How do you propose to oppose the powers that be in bringing about interchangeable parts?
It sounds like you're saying that there's a difference between a stable API and reusable components. A stable but complex and constantly growing API can create lock-in. To support exchange the API has to be simple and stay simple so that it can admit diverse implementations. Is that accurate? I agree with that. But there's more to reusable components than a simple, stable API with diverse implementations: • The universe of useful programs has to be codified into simple, stable APIs that all compose well with each other. • The diverse implementations have to have predictable guarantees on cross-cutting concerns like performance. See http://akkartik.name/images/kiczales-oopsla94-black-boxes-reuse.ps (there also seems to be a video for it at

https://www.youtube.com/watch?v=5l2wMgm7ZOk

) • There have to be incentives for creating diverse implementations. (Legos themselves are a locked-in monopoly.)
e
That is a great lecture. Thanks for posting that. Not many lectures are still relevant after 25 years, but Xerox PARC was decades ahead of the rest of the world, so it hold up better than one could expect. Nice to see him mention Nicklaus Wirth's paper. I followed Wirth's approach in making software that avoids mapping conflicts because it is so low level; the improvement from Modula-2 is that I presume a new kind of reversible computer that has a protected arithmetic and dependency analyzer that is in Excel.
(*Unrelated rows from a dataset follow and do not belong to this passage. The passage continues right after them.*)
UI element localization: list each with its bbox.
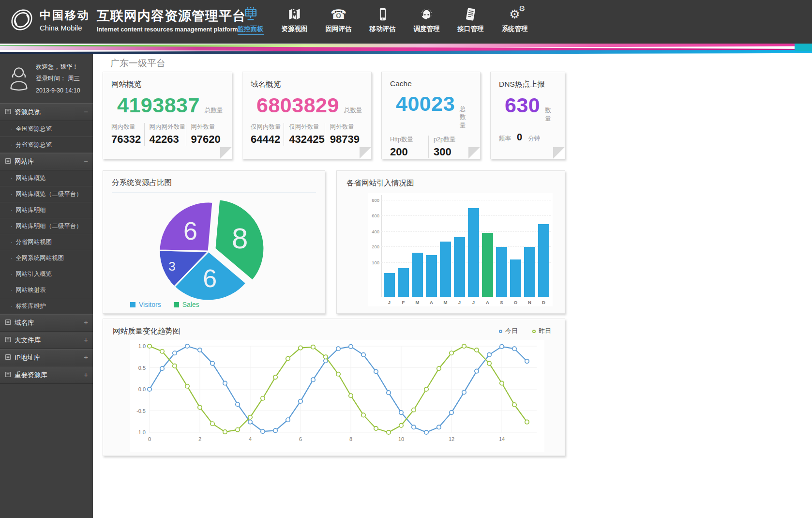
- dashboard-icon: [228, 4, 272, 24]
- y-tick-label: 200: [368, 244, 379, 249]
- sidebar-group-bigfile-library[interactable]: 大文件库 +: [0, 332, 93, 349]
- sidebar-group-important-library[interactable]: 重要资源库 +: [0, 366, 93, 384]
- expand-icon[interactable]: +: [84, 335, 88, 344]
- legend-label: 今日: [505, 327, 518, 335]
- collapse-icon[interactable]: −: [84, 157, 88, 165]
- x-tick-label: M: [412, 300, 423, 305]
- stat-sub-label: Http数量: [390, 136, 428, 144]
- legend-label: Visitors: [139, 301, 161, 308]
- legend-label: Sales: [182, 301, 199, 308]
- stat-sub-label: p2p数量: [434, 136, 472, 144]
- bullet: ·: [11, 271, 13, 277]
- stat-inline: 频率 0 分钟: [499, 132, 556, 145]
- nav-item-monitor-panel[interactable]: 监控面板: [228, 4, 272, 35]
- y-tick-label: 800: [368, 198, 379, 203]
- nav-label: 移动评估: [370, 25, 396, 34]
- trend-legend-item[interactable]: 昨日: [532, 327, 551, 335]
- nav-item-interface-mgmt[interactable]: 接口管理: [449, 4, 493, 35]
- nav-item-system-mgmt[interactable]: ⚙⚙ 系统管理: [493, 4, 537, 35]
- bar-N-11[interactable]: [524, 247, 535, 297]
- stat-sub-value: 98739: [330, 133, 363, 146]
- bullet: ·: [11, 207, 13, 213]
- bar-O-10[interactable]: [510, 259, 521, 297]
- sidebar-item[interactable]: ·网站库明细: [0, 202, 93, 218]
- brand-name-en: China Mobile: [40, 24, 90, 32]
- legend-swatch: [130, 302, 135, 307]
- bar-J-7[interactable]: [468, 208, 479, 297]
- stat-sub-label: 仅网外数量: [289, 123, 324, 131]
- stat-sub-value: 42263: [150, 133, 186, 146]
- nav-label: 资源视图: [282, 25, 308, 34]
- sidebar-item[interactable]: ·全网系统网站视图: [0, 250, 93, 266]
- sidebar-group-website-library[interactable]: 网站库 −: [0, 153, 93, 170]
- user-panel: 欢迎您，魏华！ 登录时间： 周三 2013-9-30 14:10: [0, 54, 93, 103]
- document-icon: [5, 108, 11, 116]
- sidebar-item[interactable]: ·标签库维护: [0, 298, 93, 314]
- bar-D-12[interactable]: [538, 224, 549, 297]
- svg-text:-1.0: -1.0: [136, 429, 146, 435]
- expand-icon[interactable]: +: [84, 370, 88, 379]
- legend-ring-icon: [532, 330, 536, 333]
- bullet: ·: [11, 191, 13, 198]
- page-title: 广东一级平台: [110, 57, 165, 70]
- bar-M-5[interactable]: [440, 242, 451, 297]
- x-tick-label: A: [482, 300, 493, 305]
- ribbon-teal-block: [795, 44, 812, 51]
- top-nav: 监控面板 资源视图 ☎ 固网评估 移动评估 调度管理 接口管理 ⚙⚙ 系统管理: [228, 4, 537, 35]
- stat-inline-label: 频率: [499, 135, 511, 143]
- x-tick-label: J: [454, 300, 465, 305]
- brand: 中国移动 China Mobile 互联网内容资源管理平台 Internet c…: [8, 6, 246, 34]
- svg-text:2: 2: [198, 436, 201, 442]
- sidebar-item[interactable]: ·全国资源总览: [0, 121, 93, 137]
- sidebar-item[interactable]: ·分省网站视图: [0, 234, 93, 250]
- trend-legend-item[interactable]: 今日: [499, 327, 518, 335]
- stat-big-unit: 数量: [545, 107, 556, 123]
- bar-J-1[interactable]: [384, 273, 395, 297]
- sidebar-item[interactable]: ·网站映射表: [0, 282, 93, 298]
- sidebar-item[interactable]: ·网站库概览: [0, 170, 93, 186]
- x-tick-label: J: [468, 300, 479, 305]
- svg-text:0.0: 0.0: [138, 386, 146, 392]
- bar-J-6[interactable]: [454, 237, 465, 297]
- bar-S-9[interactable]: [496, 247, 507, 297]
- stat-inline-unit: 分钟: [528, 135, 540, 143]
- bar-A-8[interactable]: [482, 233, 493, 297]
- sidebar-group-resource-overview[interactable]: 资源总览 −: [0, 104, 93, 121]
- bar-M-3[interactable]: [412, 253, 423, 297]
- interface-icon: [449, 4, 493, 24]
- phone-icon: ☎: [316, 4, 361, 24]
- expand-icon[interactable]: +: [84, 353, 88, 361]
- stat-big-row: 4193837 总数量: [117, 93, 224, 117]
- legend-label: 昨日: [539, 327, 551, 335]
- sidebar-item[interactable]: ·网站库概览（二级平台）: [0, 186, 93, 202]
- sidebar-item[interactable]: ·网站库明细（二级平台）: [0, 218, 93, 234]
- sidebar-item[interactable]: ·网站引入概览: [0, 266, 93, 282]
- svg-text:0: 0: [148, 436, 151, 442]
- sidebar-group-domain-library[interactable]: 域名库 +: [0, 314, 93, 332]
- x-tick-label: J: [384, 300, 395, 305]
- x-tick-label: D: [538, 300, 549, 305]
- stat-sub-value: 97620: [191, 133, 224, 146]
- nav-item-dispatch-mgmt[interactable]: 调度管理: [405, 4, 449, 35]
- nav-item-mobile-eval[interactable]: 移动评估: [361, 4, 405, 35]
- bar-A-4[interactable]: [426, 255, 437, 297]
- nav-item-resource-view[interactable]: 资源视图: [272, 4, 316, 35]
- sidebar-group-label: 网站库: [15, 157, 34, 166]
- legend-item-sales[interactable]: Sales: [174, 301, 199, 308]
- bar-F-2[interactable]: [398, 268, 409, 297]
- nav-item-fixed-network-eval[interactable]: ☎ 固网评估: [316, 4, 361, 35]
- collapse-icon[interactable]: −: [84, 107, 88, 116]
- expand-icon[interactable]: +: [84, 318, 88, 326]
- welcome-text: 欢迎您，魏华！: [36, 61, 80, 73]
- folded-corner: [220, 147, 232, 159]
- bullet: ·: [11, 125, 13, 132]
- legend-ring-icon: [499, 330, 502, 333]
- legend-item-visitors[interactable]: Visitors: [130, 301, 161, 308]
- stat-sub: 网内数量 76332: [111, 123, 144, 146]
- sidebar-group-ip-library[interactable]: IP地址库 +: [0, 349, 93, 366]
- sidebar-item[interactable]: ·分省资源总览: [0, 137, 93, 153]
- stat-big-value: 630: [505, 93, 540, 117]
- stat-sub-row: 网内数量 76332 网内网外数量 42263 网外数量 97620: [111, 123, 224, 146]
- app-title: 互联网内容资源管理平台: [97, 7, 246, 25]
- stat-sub: p2p数量 300: [428, 136, 472, 158]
So a simple computer of an idealized futuristic kind that doesn't exist in hardware yet, but anticipates what will be in 20 years, that is not wedded to Intel/ARM architectures which today are in 99% of all computers. The real problem is with Intel farting around adding crazy new instructions instead of fixing their messes. Almost all of Intel's "innovations" are mostly aimed at slowing down Chinese cloners, which are chipping away at their lead.